**Exercise details:** Given the records underneath, please repeat exactly the lines from the line with "San Francisco" through the line with "Führerschein Klasse B.", passing over any picture.

**Data supplied:**
┄┄┄┄┄┄┄┄┄┄┄┄┄┄┄┄┄┄┄┄

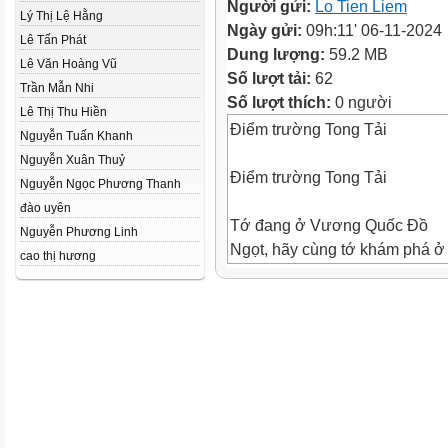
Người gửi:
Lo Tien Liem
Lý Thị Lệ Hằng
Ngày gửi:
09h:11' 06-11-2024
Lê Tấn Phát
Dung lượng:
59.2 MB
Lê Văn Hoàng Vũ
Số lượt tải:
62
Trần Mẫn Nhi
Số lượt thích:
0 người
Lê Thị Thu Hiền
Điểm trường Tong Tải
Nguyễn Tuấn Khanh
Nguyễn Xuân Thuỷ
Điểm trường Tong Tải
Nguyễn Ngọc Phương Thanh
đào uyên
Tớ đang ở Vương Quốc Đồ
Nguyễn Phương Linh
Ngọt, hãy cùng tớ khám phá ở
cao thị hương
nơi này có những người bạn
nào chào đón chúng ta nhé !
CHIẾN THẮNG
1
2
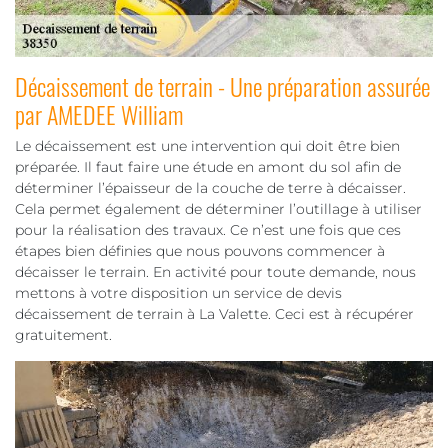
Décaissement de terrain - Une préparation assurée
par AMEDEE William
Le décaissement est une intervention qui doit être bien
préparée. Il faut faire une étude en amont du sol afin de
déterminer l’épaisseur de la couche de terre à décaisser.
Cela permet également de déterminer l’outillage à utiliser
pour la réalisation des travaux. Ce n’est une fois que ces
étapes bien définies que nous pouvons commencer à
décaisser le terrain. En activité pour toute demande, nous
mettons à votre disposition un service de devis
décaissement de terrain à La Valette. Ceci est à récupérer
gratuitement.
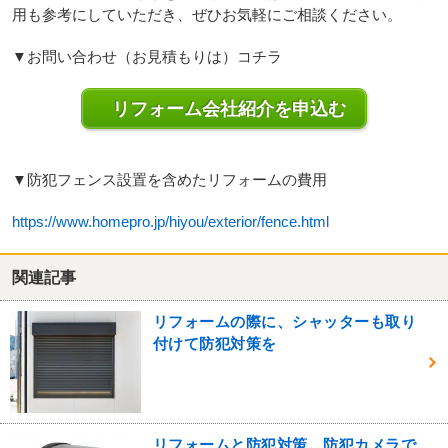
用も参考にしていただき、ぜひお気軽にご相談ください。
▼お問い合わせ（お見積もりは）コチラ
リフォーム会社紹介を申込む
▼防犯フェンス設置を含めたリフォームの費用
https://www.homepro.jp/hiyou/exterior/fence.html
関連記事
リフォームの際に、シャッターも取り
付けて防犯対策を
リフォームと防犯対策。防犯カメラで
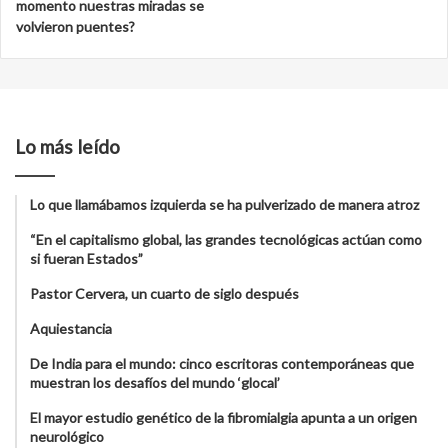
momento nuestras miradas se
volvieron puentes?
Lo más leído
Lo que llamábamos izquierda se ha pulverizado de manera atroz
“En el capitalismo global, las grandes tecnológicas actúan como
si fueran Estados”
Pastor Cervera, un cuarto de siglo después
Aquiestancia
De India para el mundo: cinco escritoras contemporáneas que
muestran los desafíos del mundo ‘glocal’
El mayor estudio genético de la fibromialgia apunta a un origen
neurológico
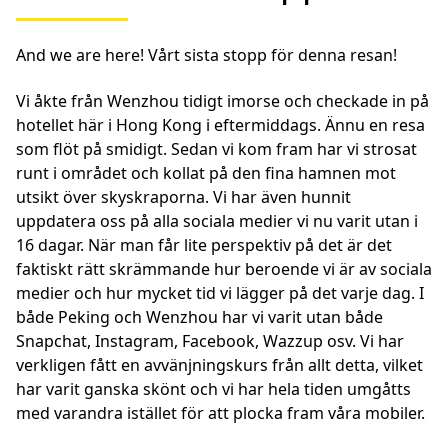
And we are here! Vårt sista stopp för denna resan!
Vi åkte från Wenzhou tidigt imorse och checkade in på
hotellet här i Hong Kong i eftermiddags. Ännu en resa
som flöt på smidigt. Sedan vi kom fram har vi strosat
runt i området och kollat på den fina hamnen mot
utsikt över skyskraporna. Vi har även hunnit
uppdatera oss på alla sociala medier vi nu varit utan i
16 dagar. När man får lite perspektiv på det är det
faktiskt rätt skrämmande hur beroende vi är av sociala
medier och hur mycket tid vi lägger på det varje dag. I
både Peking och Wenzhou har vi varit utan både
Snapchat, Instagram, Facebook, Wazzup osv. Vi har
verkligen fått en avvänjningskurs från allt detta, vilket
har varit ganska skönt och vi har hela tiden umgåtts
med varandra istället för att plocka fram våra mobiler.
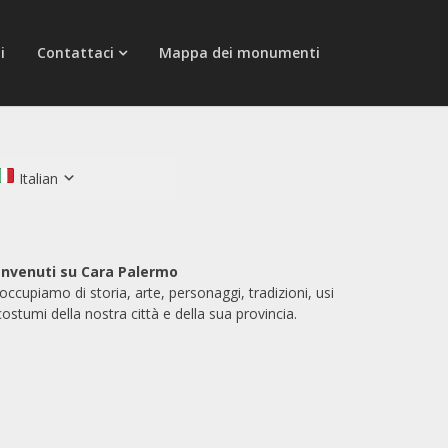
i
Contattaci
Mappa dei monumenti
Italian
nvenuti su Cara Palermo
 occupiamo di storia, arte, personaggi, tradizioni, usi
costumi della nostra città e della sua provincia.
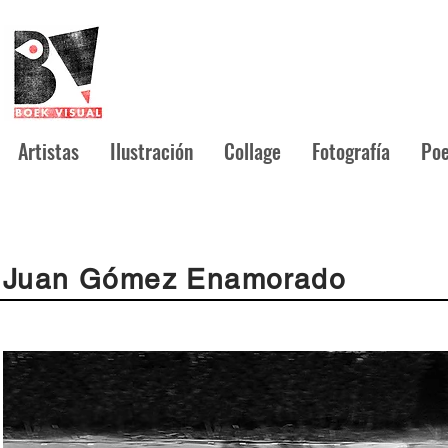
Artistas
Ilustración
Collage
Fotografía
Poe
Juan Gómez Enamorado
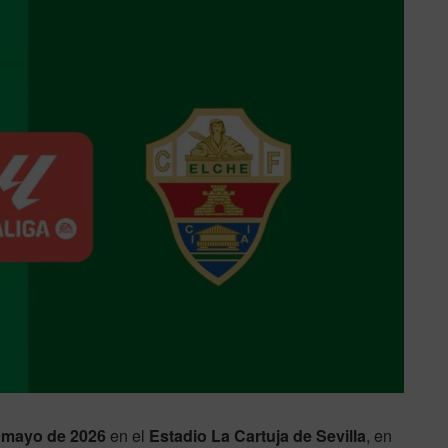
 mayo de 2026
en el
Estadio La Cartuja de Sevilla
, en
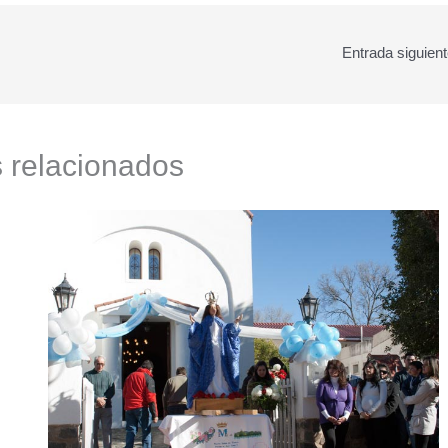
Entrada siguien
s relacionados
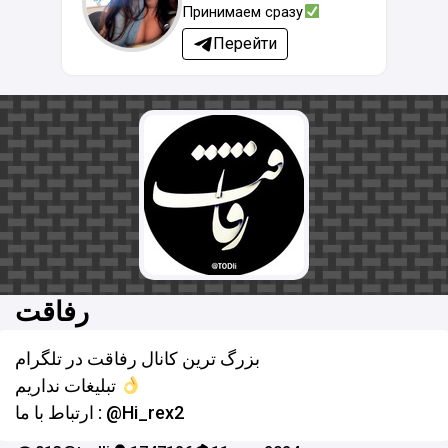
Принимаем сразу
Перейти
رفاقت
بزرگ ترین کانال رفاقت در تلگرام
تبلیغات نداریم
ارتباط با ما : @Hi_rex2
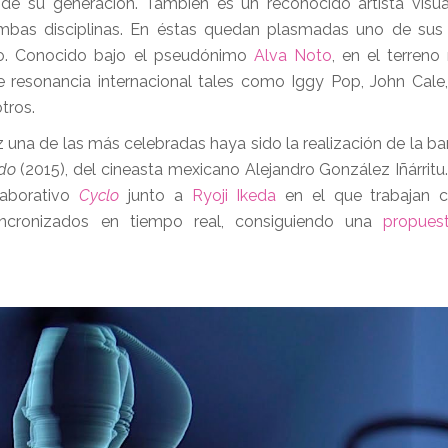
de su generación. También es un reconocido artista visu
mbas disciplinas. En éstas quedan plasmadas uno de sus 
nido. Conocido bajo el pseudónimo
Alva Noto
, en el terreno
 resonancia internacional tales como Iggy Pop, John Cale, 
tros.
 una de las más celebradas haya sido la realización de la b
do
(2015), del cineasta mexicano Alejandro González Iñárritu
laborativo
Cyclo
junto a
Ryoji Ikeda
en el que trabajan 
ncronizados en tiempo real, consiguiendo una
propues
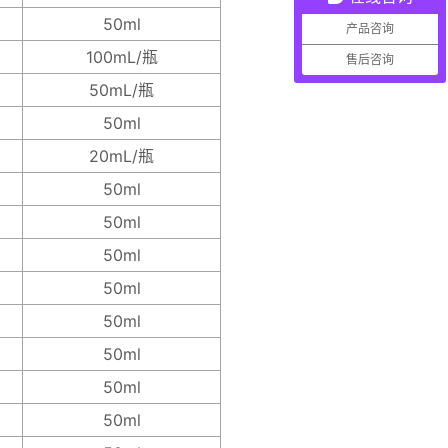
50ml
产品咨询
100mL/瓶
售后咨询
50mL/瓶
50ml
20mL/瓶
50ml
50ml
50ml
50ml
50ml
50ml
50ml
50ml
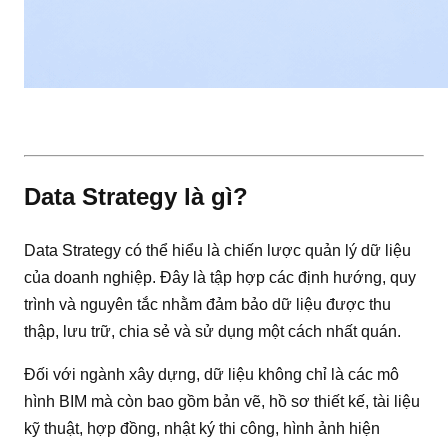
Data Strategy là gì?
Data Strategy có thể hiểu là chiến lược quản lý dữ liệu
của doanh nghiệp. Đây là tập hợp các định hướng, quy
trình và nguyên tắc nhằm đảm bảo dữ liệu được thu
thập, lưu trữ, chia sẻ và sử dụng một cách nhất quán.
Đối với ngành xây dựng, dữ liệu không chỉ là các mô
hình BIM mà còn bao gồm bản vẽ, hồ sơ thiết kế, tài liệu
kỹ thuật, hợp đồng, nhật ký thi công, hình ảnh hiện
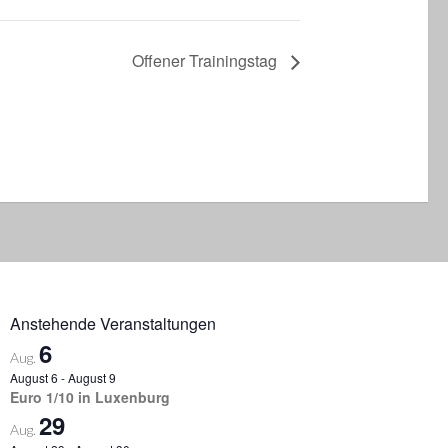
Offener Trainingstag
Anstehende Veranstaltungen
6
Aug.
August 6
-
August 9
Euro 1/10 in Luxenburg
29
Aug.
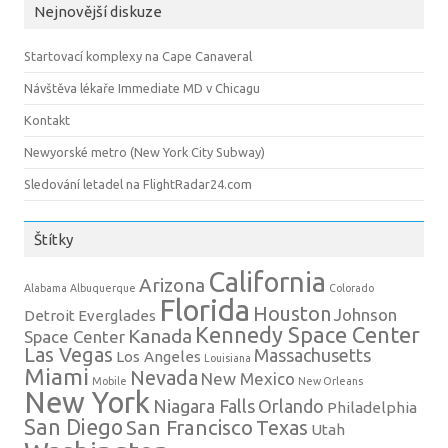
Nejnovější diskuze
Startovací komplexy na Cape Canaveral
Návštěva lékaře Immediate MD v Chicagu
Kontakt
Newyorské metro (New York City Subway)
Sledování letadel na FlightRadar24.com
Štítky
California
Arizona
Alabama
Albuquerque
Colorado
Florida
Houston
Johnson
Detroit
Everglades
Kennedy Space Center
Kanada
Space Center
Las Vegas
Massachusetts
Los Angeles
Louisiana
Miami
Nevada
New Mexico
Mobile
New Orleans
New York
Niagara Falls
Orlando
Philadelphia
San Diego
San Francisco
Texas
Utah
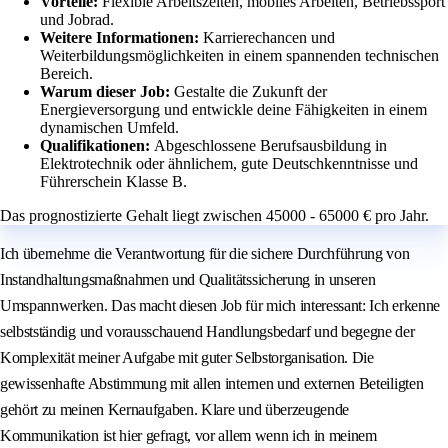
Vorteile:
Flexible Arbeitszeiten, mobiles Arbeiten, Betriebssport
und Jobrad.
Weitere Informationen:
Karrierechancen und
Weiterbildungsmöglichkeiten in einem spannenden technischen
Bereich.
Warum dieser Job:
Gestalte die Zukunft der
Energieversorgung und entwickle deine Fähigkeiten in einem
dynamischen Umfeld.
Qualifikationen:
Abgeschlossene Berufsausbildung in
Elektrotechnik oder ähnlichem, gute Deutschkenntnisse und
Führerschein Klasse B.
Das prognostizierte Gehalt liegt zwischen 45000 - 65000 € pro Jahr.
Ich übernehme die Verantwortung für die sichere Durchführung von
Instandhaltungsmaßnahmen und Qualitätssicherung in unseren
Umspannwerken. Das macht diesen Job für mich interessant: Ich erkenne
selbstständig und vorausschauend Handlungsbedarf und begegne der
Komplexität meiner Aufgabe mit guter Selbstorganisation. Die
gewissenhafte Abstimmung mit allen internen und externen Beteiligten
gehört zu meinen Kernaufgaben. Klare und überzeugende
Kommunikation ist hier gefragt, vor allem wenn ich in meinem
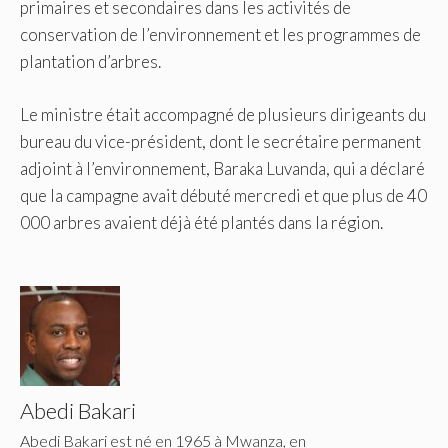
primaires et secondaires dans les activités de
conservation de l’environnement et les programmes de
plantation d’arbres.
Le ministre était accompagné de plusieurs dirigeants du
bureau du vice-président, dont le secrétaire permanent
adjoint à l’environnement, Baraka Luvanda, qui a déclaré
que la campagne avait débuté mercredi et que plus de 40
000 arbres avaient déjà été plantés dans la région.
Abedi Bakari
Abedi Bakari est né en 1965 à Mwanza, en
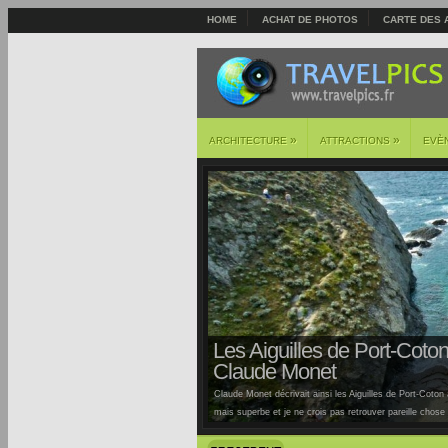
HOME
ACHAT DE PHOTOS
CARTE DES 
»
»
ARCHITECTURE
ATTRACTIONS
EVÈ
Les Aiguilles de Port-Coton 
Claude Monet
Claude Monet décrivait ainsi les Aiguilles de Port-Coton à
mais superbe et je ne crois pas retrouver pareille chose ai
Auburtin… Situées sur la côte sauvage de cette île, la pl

┄┄┄┄┄┄┄┄┄┄┄┄┄┄┄┄┄┄┄┄

**Solution to this problem:**
San Francisco
Texas
Utah
Vorteile:
Flexible Arbeitszeiten, mobiles Arbeiten, Betriebssport
und Jobrad.
Weitere Informationen:
Karrierechancen und
Weiterbildungsmöglichkeiten in einem spannenden technischen
Bereich.
Warum dieser Job:
Gestalte die Zukunft der
Energieversorgung und entwickle deine Fähigkeiten in einem
dynamischen Umfeld.
Qualifikationen:
Abgeschlossene Berufsausbildung in
Elektrotechnik oder ähnlichem, gute Deutschkenntnisse und
Führerschein Klasse B.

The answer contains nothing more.